Fanny’s conversation with Mary in the Grants’ shrubbery—the only casual conversation between the two rivals—resonates with contrasts. As Jane Stabler’s excellent notes remind us, Fanny’s stilted conversation reflects her discomfort in the presence of her worldly-wise rival that she has tried so hard to keep at a distance.
“This is pretty, very pretty,” said Fanny, looking around her as they were thus sitting together one day; “every time I come into this shrubbery I am more struck with its growth and beauty. […] How wonderful, how very wonderful the operations of time, and the changes of the human mind!” And following the latter train of thought, she soon afterwards added: “If any one faculty of our nature may be called more wonderful than the rest, I do think it is memory. There seems something more speakingly incomprehensible in the powers, the failures, the inequalities of memory, than in any other of our intelligences. The memory is sometimes so retentive, so serviceable, so obedient; at others, so bewildered and so weak; and at others again, so tyrannic, so beyond control! We are, to be sure, a miracle every way; but our powers of recollecting and of forgetting do seem peculiarly past finding out.”
Miss Crawford, untouched and inattentive, had nothing to say; and Fanny, perceiving it, brought back her own mind to what she thought must interest.
“It may seem impertinent in me to praise, but I must admire the taste Mrs. Grant has shewn in all this. There is such a quiet simplicity in the plan of the walk! Not too much attempted!”
“Yes,” replied Miss Crawford carelessly, “it does very well for a place of this sort. One does not think of extent here; and between ourselves, till I came to Mansfield, I had not imagined a country parson ever aspired to a shrubbery, or anything of the kind.”
“I am so glad to see the evergreens thrive!” said Fanny, in reply. “My uncle’s gardener always says the soil here is better than his own, and so it appears from the growth of the laurels and evergreens in general. The evergreen! How beautiful, how welcome, how wonderful the evergreen! […] You will think me rhapsodising; but when I am out of doors, especially when I am sitting out of doors, I am very apt to get into this sort of wondering strain. One cannot fix one’s eyes on the commonest natural production without finding food for a rambling fancy.”
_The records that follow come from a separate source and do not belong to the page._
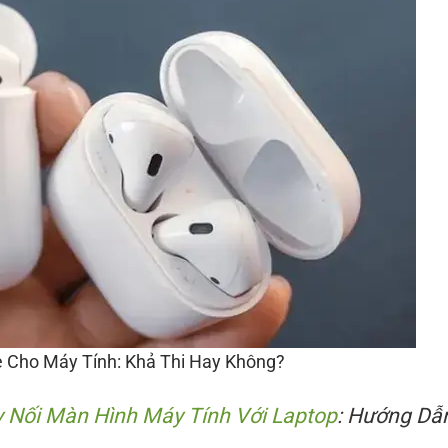
 Cho Máy Tính: Khả Thi Hay Không?
 Nối Màn Hình Máy Tính Với Laptop
: Hướng Dẫ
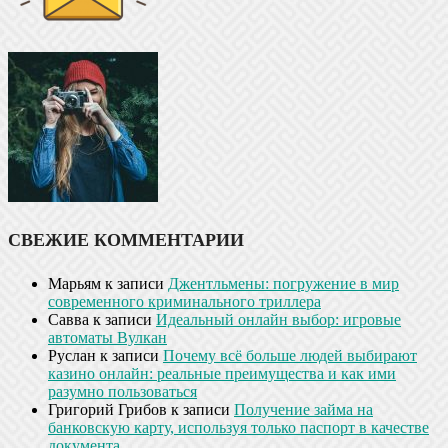
СВЕЖИЕ КОММЕНТАРИИ
Марьям
к записи
Джентльмены: погружение в мир
современного криминального триллера
Савва
к записи
Идеальный онлайн выбор: игровые
автоматы Вулкан
Руслан
к записи
Почему всё больше людей выбирают
казино онлайн: реальные преимущества и как ими
разумно пользоваться
Григорий Грибов
к записи
Получение займа на
банковскую карту, используя только паспорт в качестве
документа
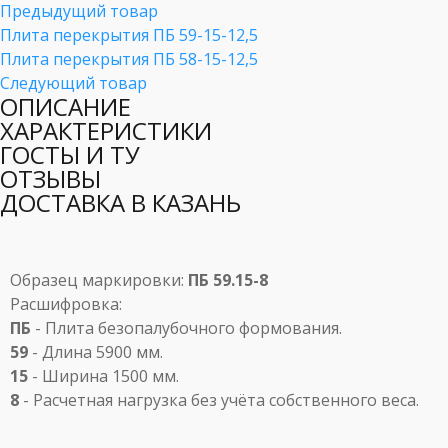
Предыдущий товар
Плита перекрытия ПБ 59-15-12,5
Плита перекрытия ПБ 58-15-12,5
Следующий товар
ОПИСАНИЕ
ХАРАКТЕРИСТИКИ
ГОСТЫ И ТУ
ОТЗЫВЫ
ДОСТАВКА В КАЗАНЬ
Образец маркировки:
ПБ 59.15-8
Расшифровка:
ПБ
- Плита безопалубочного формования.
59
- Длина 5900 мм.
15
- Ширина 1500 мм.
8
- Расчетная нагрузка без учёта собственного веса.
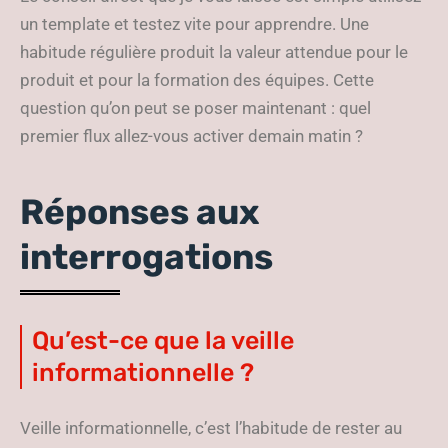
un template et testez vite pour apprendre. Une
habitude régulière produit la valeur attendue pour le
produit et pour la formation des équipes. Cette
question qu’on peut se poser maintenant : quel
premier flux allez-vous activer demain matin ?
Réponses aux
interrogations
Qu’est-ce que la veille
informationnelle ?
Veille informationnelle, c’est l’habitude de rester au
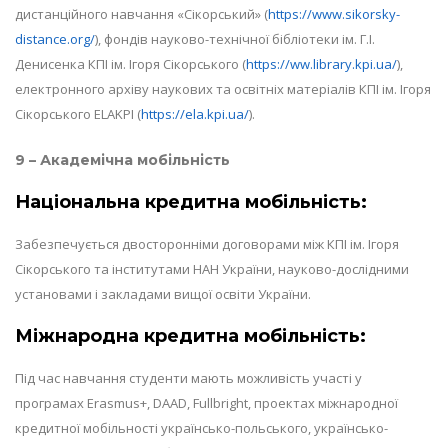
дистанційного навчання «Сікорський» (
https://www.sikorsky-
distance.org/
), фондів науково-технічної бібліотеки ім. Г.І.
Денисенка КПІ ім. Ігоря Сікорського (
https://ww.library.kpi.ua/
),
електронного архіву наукових та освітніх матеріалів КПІ ім. Ігоря
Сікорського ELAKPI (
https://ela.kpi.ua/
).
9 – Академічна мобільність
Національна кредитна мобільність:
Забезпечується двосторонніми договорами між КПІ ім. Ігоря
Сікорського та інститутами НАН України, науково-дослідними
установами і закладами вищої освіти України.
Міжнародна кредитна мобільність:
Під час навчання студенти мають можливість участі у
програмах Erasmus+, DAAD, Fullbright, проектах міжнародної
кредитної мобільності українсько-польського, українсько-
“To say the truth,” replied Miss Crawford, “I am something like the famous Doge at the court of Lewis XIV.; and may declare that I see no wonder in this shrubbery equal to seeing myself in it. If anybody had told me a year ago that this place would be my home, that I should be spending month after month here, as I have done, I certainly should not have believed them. I have now been here nearly five months; and, moreover, the quietest five months I ever passed.” (22.12-7)
While Fanny’s idealism is reflected is her reflections on the miraculousness of memory, her rhapsodies on nature and complements the Grants, inattentive Mary disdains country parsons, wonders at herself being in the country at all by way of recalling Voltaire’s Doge (from La Siècle de Louis XIV (1751)). (Note, to this day materialists cannot come up with a credible account for animal memory—see Sheldrake’s The Presence of the Past, Ch. 9).
Mary’s preoccupation with status and wealth runs throughout, quite explicitly in an exchange with her sister in Edmund and Fanny’s presence.
“The sweets of housekeeping in a country village!” said Miss Crawford archly. “Commend me to the nurseryman and the poulterer.”
“My dear child, commend Dr. Grant to the deanery of Westminster or St. Paul’s, and I should be as glad of your nurseryman and poulterer as you could be. But we have no such people in Mansfield. What would you have me do?”
“Oh! you can do nothing but what you do already: be plagued very often, and never lose your temper.”
“Thank you; but there is no escaping these little vexations, Mary, live where we may; and when you are settled in town and I come to see you, I dare say I shall find you with yours, in spite of the nurseryman and the poulterer, perhaps on their very account. Their remoteness and unpunctuality, or their exorbitant charges and frauds, will be drawing forth bitter lamentations.”
“I mean to be too rich to lament or to feel anything of the sort. A large income is the best recipe for happiness I ever heard of. It certainly may secure all the myrtle and turkey part of it.” (22.33-7)
Though Mary is frustrated at Edmund’s lack of ambition (as she sees it) she exposes her consumerist philosophy, and this preoccupation with wealth and status drives her resentment of Edmund’s vocation. Edmund’s wilful refusal to look beyond pleasing appearances to address uncomfortable realities reflects his father’s failings; and Mary is doing likewise, perhaps assuming she will be able to ‘bend’ his ‘sturdy spirit’ (36.9). The capacity for the upright and principled Sir Thomas and Edmund to delude themselves in the pursuit of pleasing narratives is a persistent theme of the novel, their most egregious mistake being their complete failure to comprehend Fanny’s rejection of Henry Crawford until his elopement with Maria.